We found that the RhNHX gene expression levels in the transgenic lines were significantly higher in petals than in young leaves (Fig. 8g). In petals, line 8 and line 9 levels increased by 21.8-fold and 39.9-fold, respectively, whereas in young leaves, they increased 10-fold and 10.9-fold in lines 8 and 9, respectively. This is also consistent with our results for changes in the pH values of petals and young leaves (Fig. 5). Compared with NT plants, the pH value of the petals of line 8 increased by 0.45 (1.1-fold) and that of line 9 increased by 0.53 (1.12-fold), whereas the pH value of the young leaves of line 8 increased by 0.12 (1.02-fold) and that of line 9 increased by 0.15 (1.03-fold). However, the overexpression of RhNHX resulted in more obvious changes in the pH value of the petals. Sandhu et al. identified six NHX genes in Medicago truncatula using qRT-PCR and reported that gene expression in different organs was different (Sandhu et al. 2018). Our qRT-PCR results also showed that the heterologous gene VtF3′5′H was expressed at a high level in petals and young leaves, similar to the RhNHX gene (Fig. 8h). The expression level of the VtF3′5′H gene in petals was significantly higher than that in young leaves. These results are in accordance with those of previous reports showing that the expression level of F3′5′H gene was different in various tissues (Qi et al. 2013; Wang et al. 2014; Deng et al. 2018).

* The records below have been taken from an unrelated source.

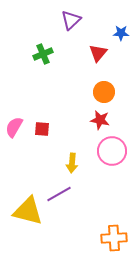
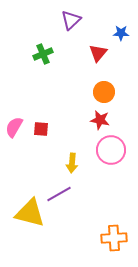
red square: moved 1 px left
pink circle: moved 1 px left, 1 px up
yellow triangle: moved 2 px right, 2 px down
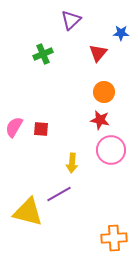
yellow triangle: moved 2 px left, 1 px up
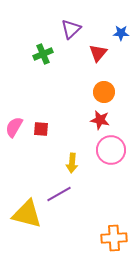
purple triangle: moved 9 px down
yellow triangle: moved 1 px left, 2 px down
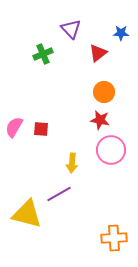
purple triangle: rotated 30 degrees counterclockwise
red triangle: rotated 12 degrees clockwise
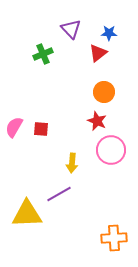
blue star: moved 12 px left
red star: moved 3 px left, 1 px down; rotated 12 degrees clockwise
yellow triangle: rotated 16 degrees counterclockwise
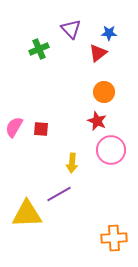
green cross: moved 4 px left, 5 px up
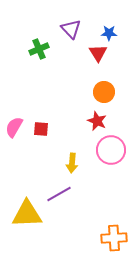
red triangle: rotated 24 degrees counterclockwise
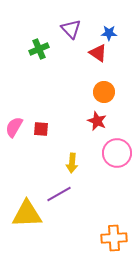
red triangle: rotated 24 degrees counterclockwise
pink circle: moved 6 px right, 3 px down
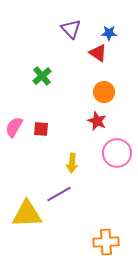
green cross: moved 3 px right, 27 px down; rotated 18 degrees counterclockwise
orange cross: moved 8 px left, 4 px down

To better understand the effects of the heterologous genes RhNHX and VtF3′5′H on the anthocyanin synthesis pathway genes of roses, we used RT-PCR and qRT-PCR to detect the endogenous gene expression levels of RhCHS, RhCHI, RhF3H, RhF3′5′H, RhDFR, and RhANS in petals and young leaves, respectively (Fig. 8; Suppl. Fig. S2). Our RT-PCR results showed that RhDFR and RhANS were slightly expressed in the petals of NT plants (white flower), whereas the transgenic lines (red-purple flower) had significantly increased expression of RhDFR and RhANS (Suppl. Fig. S2). Our results are consistent with the findings of He et al., showing that pink, red, and purple chrysanthemums all express the different anthocyanin biosynthesis pathway genes (CmCHS, CmCHI, CmF3H, CmF3′H, CmDFR, CmANS and Cm3GT), while white flowers only expressed CmCHS, CmCHI, CmF3H, and CmF3′H (He et al. 2013). Interestingly, in our study, the expression level of the endogenous RhF3′5′H gene in transgenic lines increased only 1.5- and 1.7-fold in petals, which was very different from that of the heterologous gene VtF3′5′H (Fig. 8d, h). Similar results have been previously reported showing that heterologous genes are overexpressed in transgenic lines, that the expression level of endogenous genes is not affected, and that their expression level is similar to that in NT plants (Mazarei et al. 2018). This may be because the introduction of heterologous genes may lead to different results (upregulation, suppression, and similarity) in the endogenous gene expression levels (Wang et al. 2006).

Conclusion

In this study, we introduced the two heterologous genes VtF3′5′H and RhNHX into the white Rosa hybrida line “KR056002” using Agrobacterium-mediated transformation. PCR, Southern blot, and northern blot analyses were used to determine the copy number and mRNA expression level of the heterologous genes in the transgenic lines. The qRT-PCR results showed that the introduction of heterologous genes increased the expression of anthocyanin pathway synthesis genes and increased the total anthocyanin accumulation and delphinidin content. The introduction of the VtF3′5′H gene promoted the synthesis of delphinidin anthocyanin, whereas the upregulation of the RhNHX gene resulted in an increase in the pH value of the petals and young leaves of transgenic lines. Finally, we achieved color modification, in which the petals of the transgenic plants turned from white to red-purple. Our study provides a new feasible scheme for color modification in rose plants.